Presidential race puts focus on environment

The US presidential candidates have set out their climate change stalls as the race for the White House heats up.

George Bush's successor is expected to make great strides to improve the US' poor record on tackling climate change

George Bush's successor is expected to make great strides to improve the US' poor record on tackling climate change

Democrat nominee Barack Obama and Republican candidate John McCain pledged to improve the US record on the environment as they accepted their official nominations.

Accepting the Democratic nomination for president in front of thousands of supporters, Senator Obama said climate change was a threat of the 21st century, alongside terrorism and poverty.
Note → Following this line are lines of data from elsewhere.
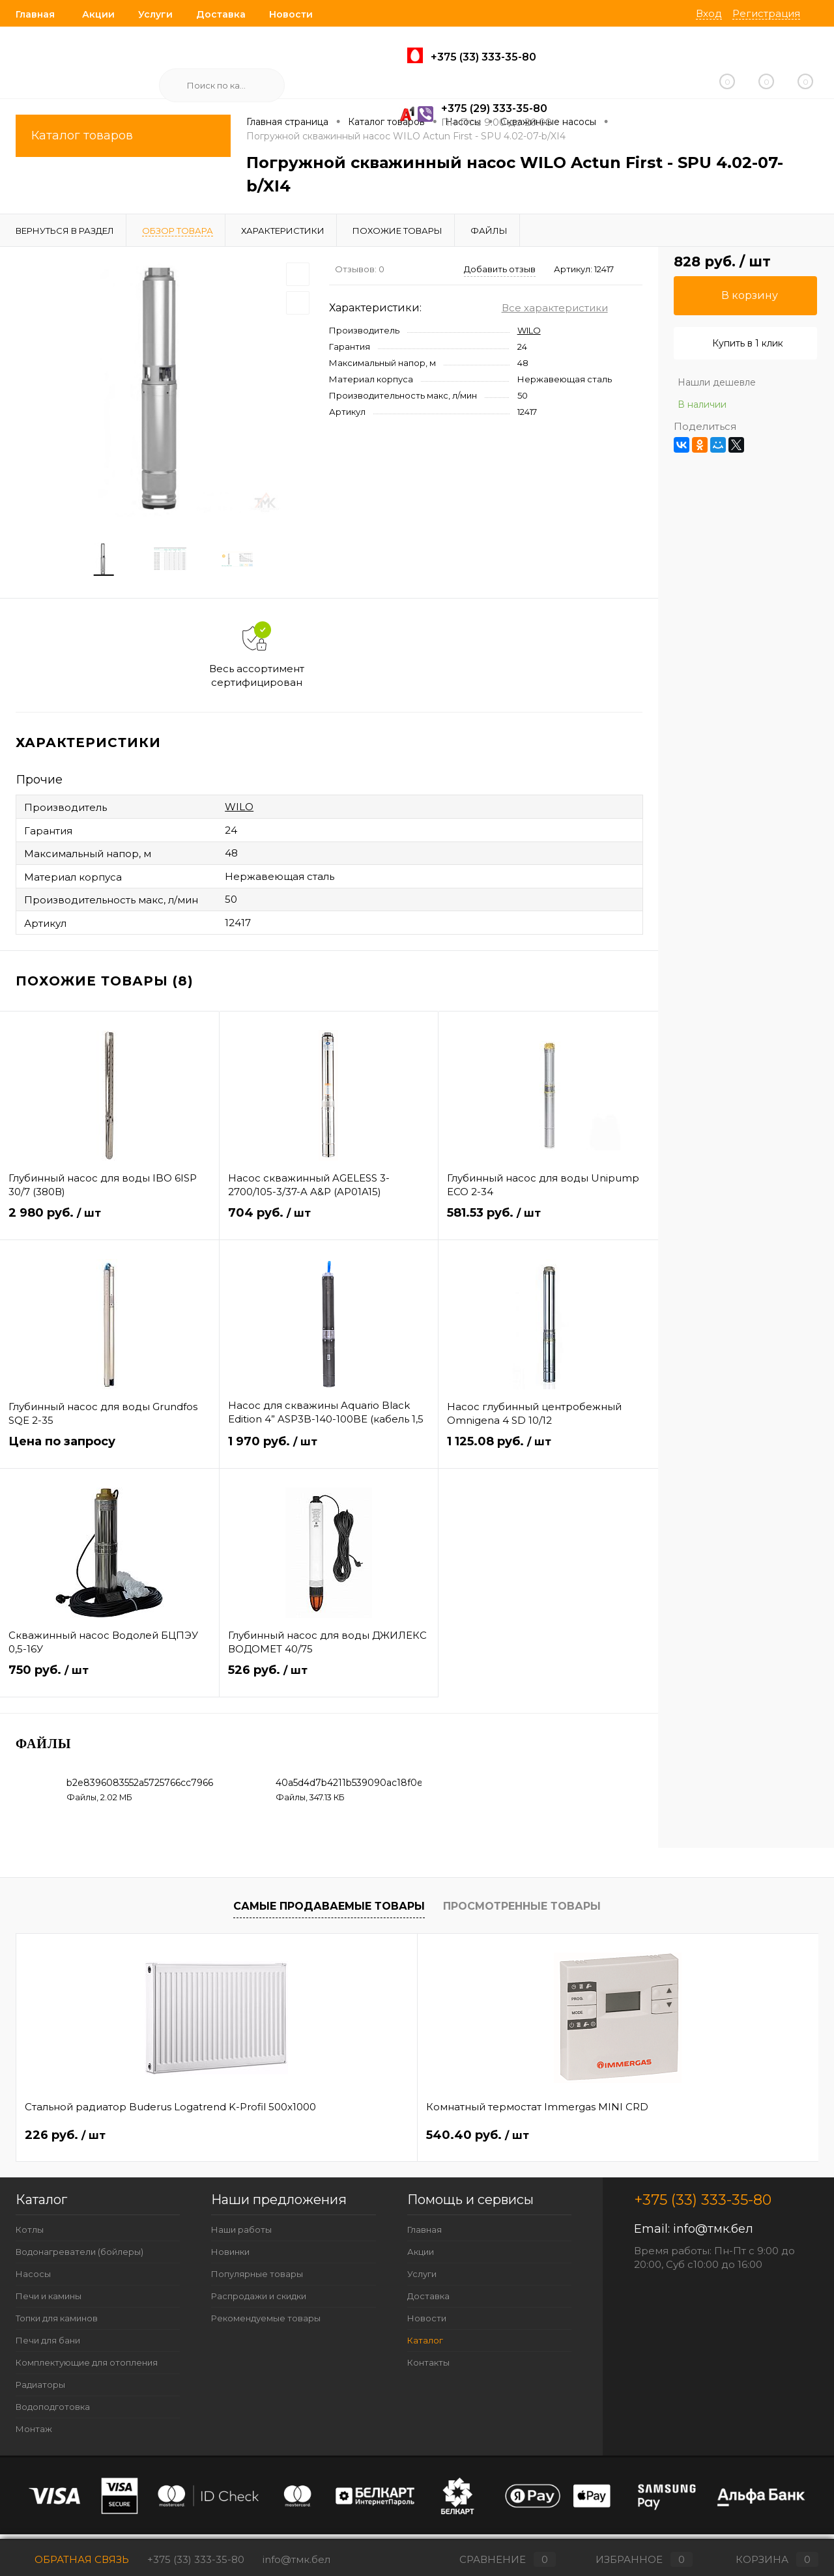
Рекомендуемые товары (266, 2323)
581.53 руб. (548, 1226)
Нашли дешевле (717, 382)
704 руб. (329, 1226)
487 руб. (668, 2140)
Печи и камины (48, 2301)
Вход (709, 13)
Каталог (425, 2345)
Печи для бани (48, 2345)
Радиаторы (40, 2390)
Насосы (33, 2279)
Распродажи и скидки (258, 2301)
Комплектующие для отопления (87, 2367)
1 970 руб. (329, 1454)
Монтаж (34, 2434)
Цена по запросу (109, 1454)
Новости (291, 14)
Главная (35, 14)
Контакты (428, 2367)
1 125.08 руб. (548, 1454)
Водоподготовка (53, 2412)
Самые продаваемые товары (329, 1912)
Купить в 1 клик (747, 343)
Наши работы (241, 2234)
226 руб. (65, 2140)
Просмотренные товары (522, 1912)
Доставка (221, 14)
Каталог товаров (123, 136)
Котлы (30, 2234)
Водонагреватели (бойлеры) (79, 2257)
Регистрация (766, 13)
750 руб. (109, 1683)
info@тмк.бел (713, 2234)
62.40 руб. (473, 2140)
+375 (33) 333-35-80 (195, 2559)
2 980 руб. (109, 1226)
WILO (529, 330)
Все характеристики (555, 308)
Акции (98, 14)
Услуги (155, 14)
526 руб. (329, 1683)
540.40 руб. (276, 2140)
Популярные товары (257, 2279)
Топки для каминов (57, 2323)
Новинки (230, 2257)
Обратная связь (72, 2559)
His plans for the environment include creating 5m new green collar jobs, ensuring 25% of electricity comes from renewable sources by 2025, and putting a million plug-in hybrid cars on the road by 2015.

He also set out an ambitious goal to end the US' dependence on oil from the Middle East within ten years.

Senator Obama said: "Washington's been talking about our oil addiction for the last 30 years, and John McCain has been there for 26 of them.

"In that time, he's said no to higher fuel-efficiency standards for cars, no to investments in renewable energy, no to renewable fuels. And today, we import triple the amount of oil as the day that Senator McCain took office.

"Now is the time to end this addiction, and to understand that drilling is a stop-gap measure, not a long-term solution."

Making his own acceptance speech, Senator McCain also pledged to reduce US dependence on foreign oil, but attacked Senator Obama's claim that drilling was not the answer.

He told supporters: "We will produce more energy at home. We will drill new wells offshore, and we'll drill them now. We will build more nuclear power plants. We will develop clean coal technology.

"We will increase the use of wind, tide, solar and natural gas. We will encourage the development and use of flex fuel, hybrid and electric automobiles.

"Senator Obama thinks we can achieve energy independence without more drilling and without more nuclear power. But Americans know better than that."

But Senator McCain's stance has not met with approval from environmental organisation the Sierra Club.

Speaking on the day of Senator McCain's speech, executive director Carl Pope said: "While he was once willing to stand up to his own party, now that he is running for President he supports the same Bush policies and powerful special interests that put our economy in the grip of the oil companies."